Meditationssamen – Archiv

November 2005

Post mortem

Es gibt eine Auflösung der verschiedenen Träger und eine Auflösung der Wesenheit (Individualität). Letztere repräsentiert den wahren Tod, denn durch sie erlangt man die Befreiung bzw. Wiedereingliederung des Bewusstseinswiderscheins, der mit dem atman verbunden ist.

Die Lehre des Bardo Thödol hat vor allem das Ziel, die Individualität zu überschreiten um in das »helle Licht des Dharma« einzugehen. Sie ist daher weniger für die »Toten«, als für die Lebenden.

Wie erfolgt nun der Rückzug aus dem physischen Körper? Rückzug ist der passendste Begriff, denn der Jivatma, oder besser gesagt, der verkörperte Bewusstseinswiderschein, macht nichts anderes, als seine im physischen Körper verankerte Doppelverbindung zurückzuziehen. Er veranlasst den Körper, sich zu zersetzen und zum Speicherbehälter der Natur zurückzukehren, aus dem er hervorgegangen ist. (Im Augenblick der Inkarnation hatte er sich eine bestimmte Menge mineralischer oder chemischer Elemente geliehen, die er zurückgibt, wenn er sich in andere Manifestationszustände zurückzieht.)

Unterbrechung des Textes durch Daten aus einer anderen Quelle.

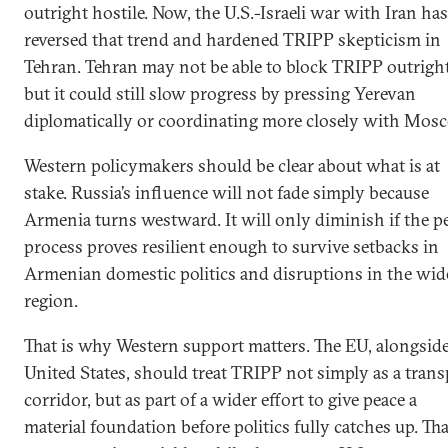
outright hostile. Now, the U.S.-Israeli war with Iran has
reversed that trend and hardened TRIPP skepticism in
Tehran. Tehran may not be able to block TRIPP outright
but it could still slow progress by pressing Yerevan
diplomatically or coordinating more closely with Mos
Western policymakers should be clear about what is at
stake. Russia’s influence will not fade simply because
Armenia turns westward. It will only diminish if the p
process proves resilient enough to survive setbacks in
Armenian domestic politics and disruptions in the wid
region.
That is why Western support matters. The EU, alongside
United States, should treat TRIPP not simply as a trans
corridor, but as part of a wider effort to give peace a
material foundation before politics fully catches up. Tha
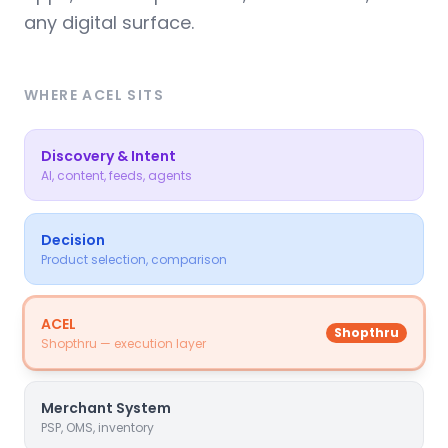
any digital surface.
WHERE ACEL SITS
Discovery & Intent
AI, content, feeds, agents
Decision
Product selection, comparison
ACEL
Shopthru
Shopthru — execution layer
Merchant System
PSP, OMS, inventory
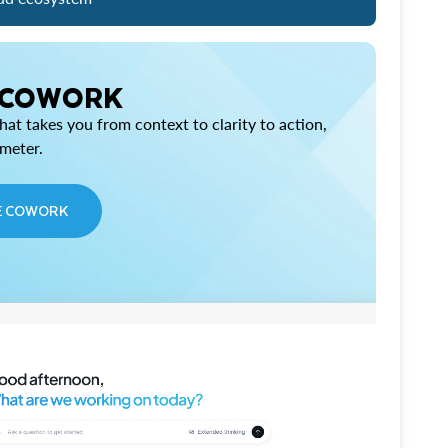
 COWORK
at takes you from context to clarity to action,
imeter.
E COWORK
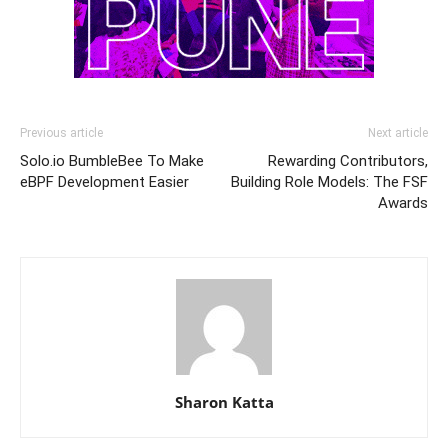
Previous article
Next article
Solo.io BumbleBee To Make
Rewarding Contributors,
eBPF Development Easier
Building Role Models: The FSF
Awards
Sharon Katta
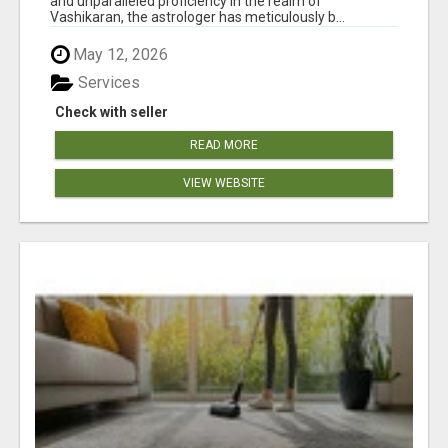
and unparalleled proficiency in the realm of
Vashikaran, the astrologer has meticulously b...
May 12, 2026
Services
Check with seller
READ MORE
VIEW WEBSITE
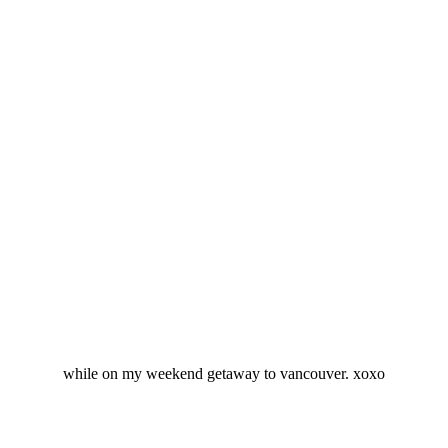
while on my weekend getaway to vancouver. xoxo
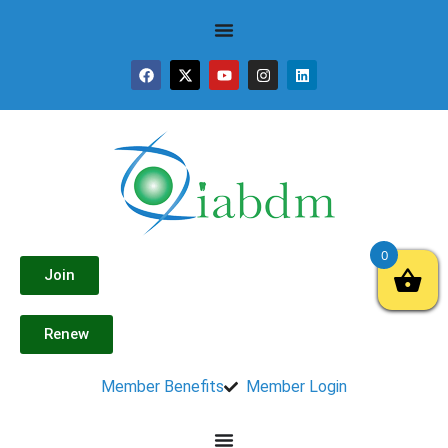
0
Join
Renew
Member Benefits
Member Login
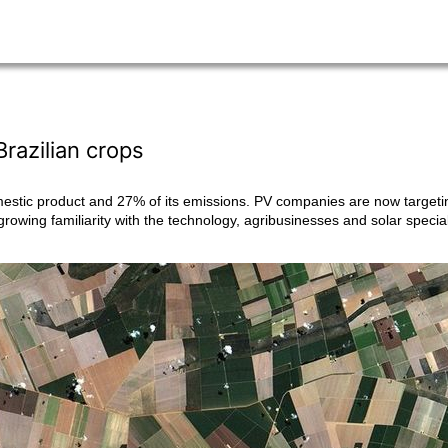
Brazilian crops
mestic product and 27% of its emissions. PV companies are now targetin
 growing familiarity with the technology, agribusinesses and solar specia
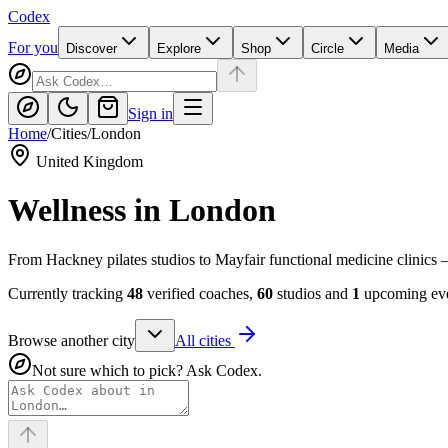
Codex
For you
Discover
Explore
Shop
Circle
Media
Sign in
Home
/
Cities
/
London
United Kingdom
Wellness in
London
From Hackney pilates studios to Mayfair functional medicine clinics 
Currently tracking
48
verified coaches,
60
studios and
1
upcoming eve
Browse another city
All cities
Not sure which to pick? Ask Codex.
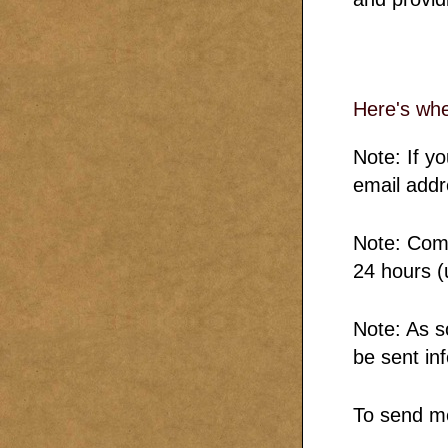
Here's whe
Note: If y
email addr
Note: Comm
24 hours (
Note: As s
be sent in
To send m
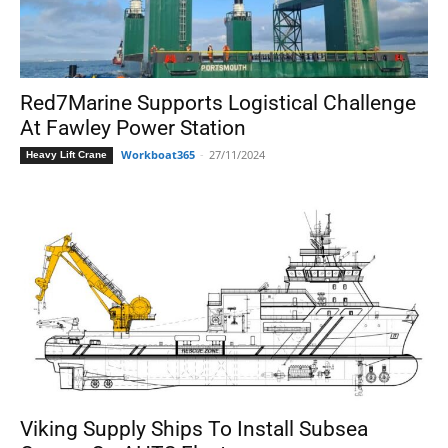
Red7Marine Supports Logistical Challenge
At Fawley Power Station
Workboat365
-
27/11/2024
Heavy Lift Crane
Viking Supply Ships To Install Subsea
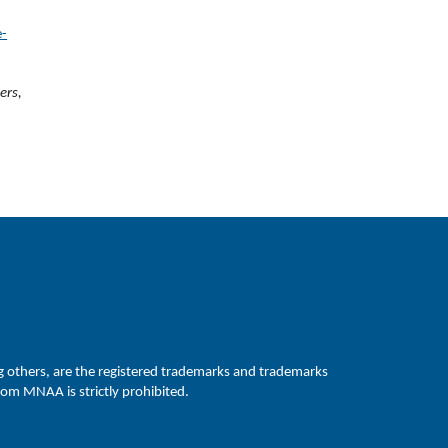
e-
ers,
hers, are the registered trademarks and trademarks
om MNAA is strictly prohibited.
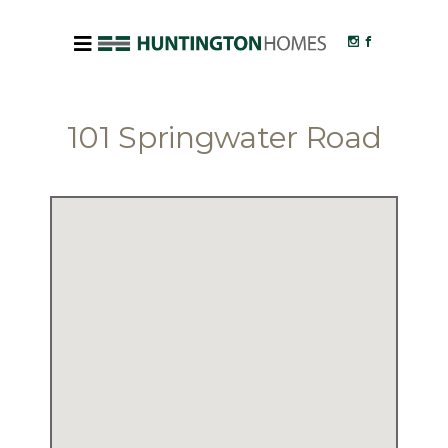
101 Springwater Road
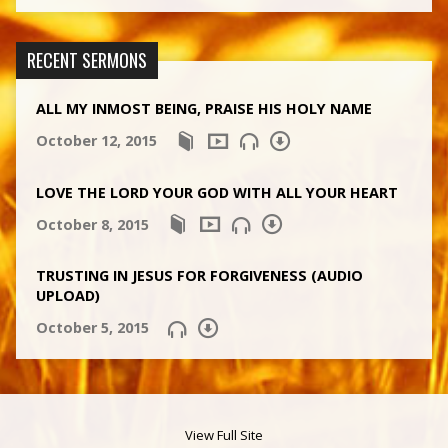
RECENT SERMONS
ALL MY INMOST BEING, PRAISE HIS HOLY NAME
October 12, 2015
LOVE THE LORD YOUR GOD WITH ALL YOUR HEART
October 8, 2015
TRUSTING IN JESUS FOR FORGIVENESS (AUDIO
UPLOAD)
October 5, 2015
View Full Site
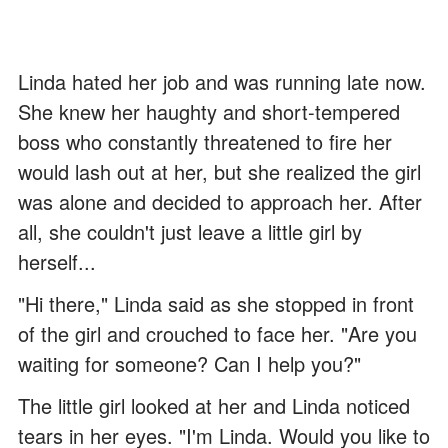
Linda hated her job and was running late now.
She knew her haughty and short-tempered
boss who constantly threatened to fire her
would lash out at her, but she realized the girl
was alone and decided to approach her. After
all, she couldn't just leave a little girl by
herself...
"Hi there," Linda said as she stopped in front
of the girl and crouched to face her. "Are you
waiting for someone? Can I help you?"
The little girl looked at her and Linda noticed
tears in her eyes. "I'm Linda. Would you like to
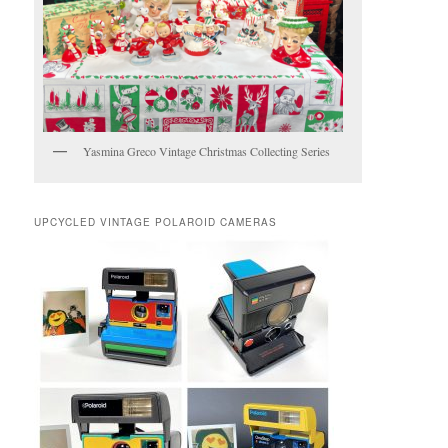
Yasmina Greco Vintage Christmas Collecting Series
UPCYCLED VINTAGE POLAROID CAMERAS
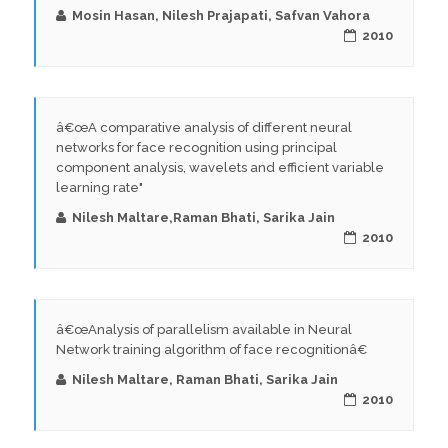
Mosin Hasan, Nilesh Prajapati, Safvan Vahora
2010
â€œA comparative analysis of different neural
networks for face recognition using principal
component analysis, wavelets and efficient variable
learning rate"
Nilesh Maltare,Raman Bhati, Sarika Jain
2010
â€œAnalysis of parallelism available in Neural
Network training algorithm of face recognitionâ€
Nilesh Maltare, Raman Bhati, Sarika Jain
2010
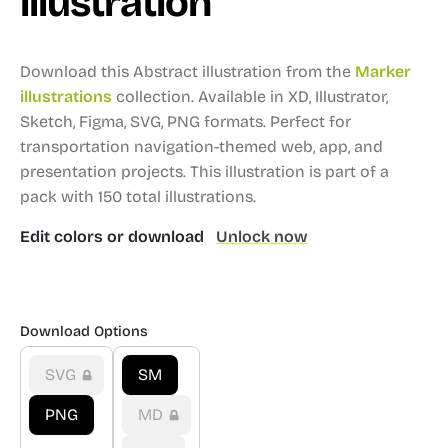
illustration
Download this Abstract illustration from the
Marker
illustrations
collection.
Available in XD, Illustrator,
Sketch, Figma, SVG, PNG formats.
Perfect for
transportation navigation-themed web, app, and
presentation projects.
This illustration is part of a
pack with 150 total illustrations.
Edit colors or download
Unlock now
Download Options
SVG
SM
PNG
MD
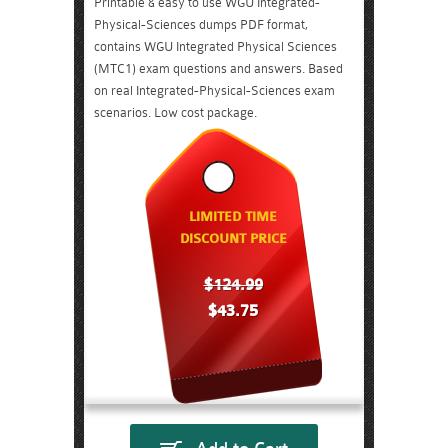
Printable & easy to use WGU Integrated-
Physical-Sciences dumps PDF format,
contains WGU Integrated Physical Sciences
(MTC1) exam questions and answers. Based
on real Integrated-Physical-Sciences exam
scenarios. Low cost package.
LIMITED TIME
DISCOUNT PRICE
$124.99
$43.75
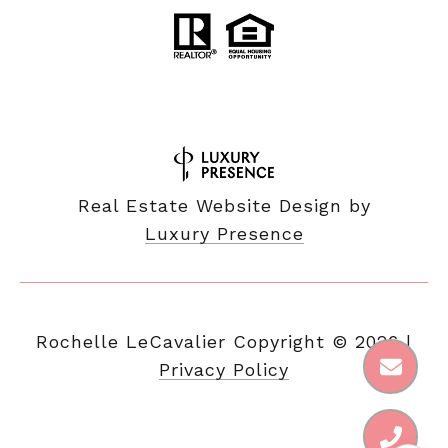
Real Estate Website Design by
Luxury Presence
Copyright ©
2026
|
Privacy Policy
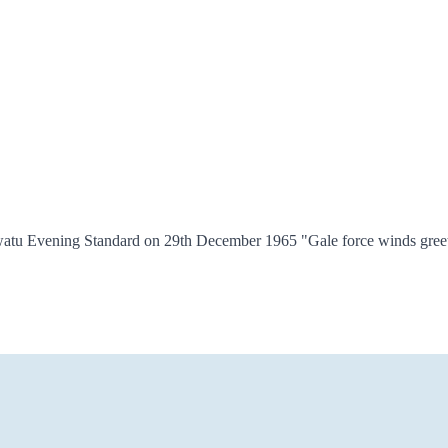
awatu Evening Standard on 29th December 1965 "Gale force winds greet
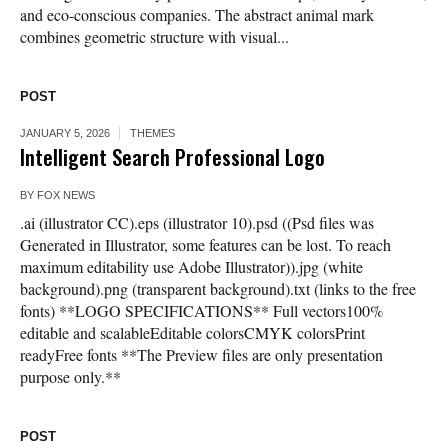
and eco-conscious companies. The abstract animal mark
combines geometric structure with visual...
POST
JANUARY 5, 2026
THEMES
Intelligent Search Professional Logo
BY
FOX NEWS
.ai (illustrator CC).eps (illustrator 10).psd ((Psd files was
Generated in Illustrator, some features can be lost. To reach
maximum editability use Adobe Illustrator)).jpg (white
background).png (transparent background).txt (links to the free
fonts) **LOGO SPECIFICATIONS** Full vectors100%
editable and scalableEditable colorsCMYK colorsPrint
readyFree fonts **The Preview files are only presentation
purpose only.**
POST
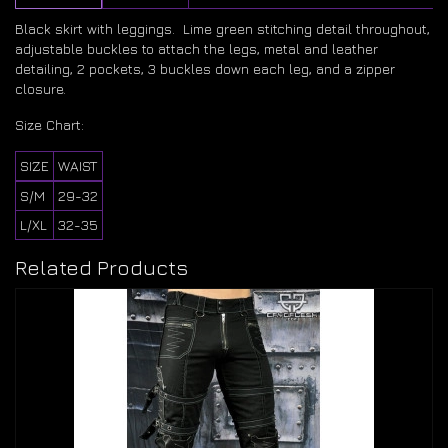
Black skirt with leggings. Lime green stitching detail throughout,
adjustable buckles to attach the legs, metal and leather
detailing, 2 pockets, 3 buckles down each leg, and a zipper
closure.
Size Chart:
SIZE
WAIST
S/M
29-32
L/XL
32-35
Related Products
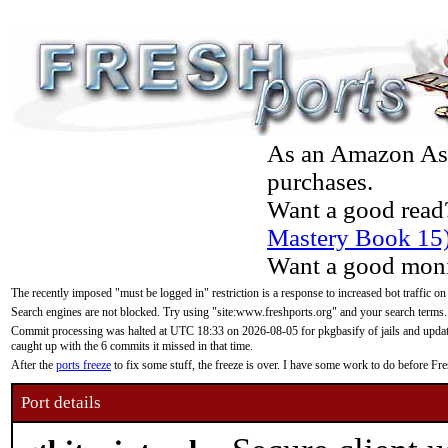
As an Amazon Asso
purchases.
Want a good read
Mastery Book 15
Want a good moni
The recently imposed "must be logged in" restriction is a response to increased bot traffic on
Search engines are not blocked. Try using "site:www.freshports.org" and your search terms.
Commit processing was halted at UTC 18:33 on 2026-08-05 for pkgbasify of jails and updatin
caught up with the 6 commits it missed in that time.
After the
ports freeze
to fix some stuff, the freeze is over. I have some work to do before F
Port details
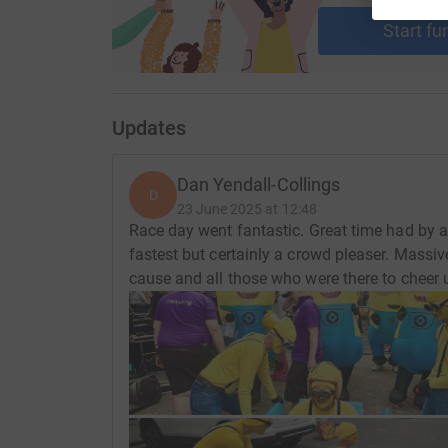
Start fu
Updates
Dan Yendall-Collings
D
23 June 2025 at 12:48
Race day went fantastic. Great time had by al
fastest but certainly a crowd pleaser. Massiv
cause and all those who were there to cheer 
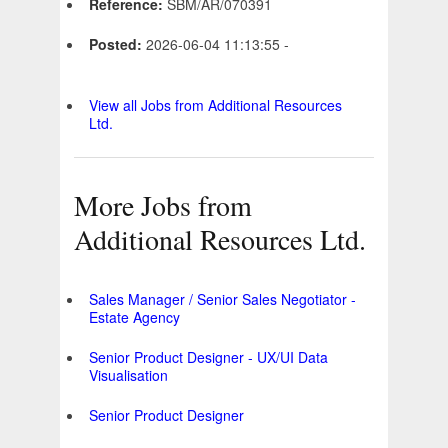
Reference:
SBM/AR/070391
Posted:
2026-06-04 11:13:55 -
View all Jobs from Additional Resources
Ltd.
More Jobs from
Additional Resources Ltd.
Sales Manager / Senior Sales Negotiator -
Estate Agency
Senior Product Designer - UX/UI Data
Visualisation
Senior Product Designer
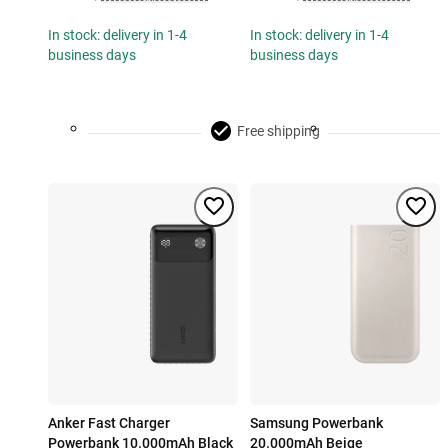
In stock: delivery in 1-4
In stock: delivery in 1-4
business days
business days
Free shipping
Anker Fast Charger
Samsung Powerbank
Powerbank 10.000mAh Black
20.000mAh Beige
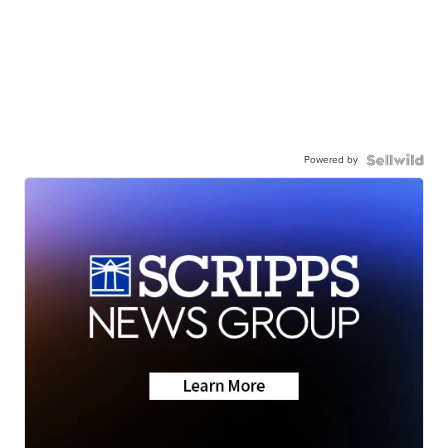
Powered by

Eine Inkarnation ist also nichts anderes als die Veräußerlichung auf einer bestimmten Existenzebene, während der Rückzug ein Prozess der Verinnerlichung oder Abstraktion ist. Es wäre gut, über diese Begriffe zu meditieren. Sie können das Geheimnis dessen enthüllen, was wir irrtümlicherweise »Tod« nennen.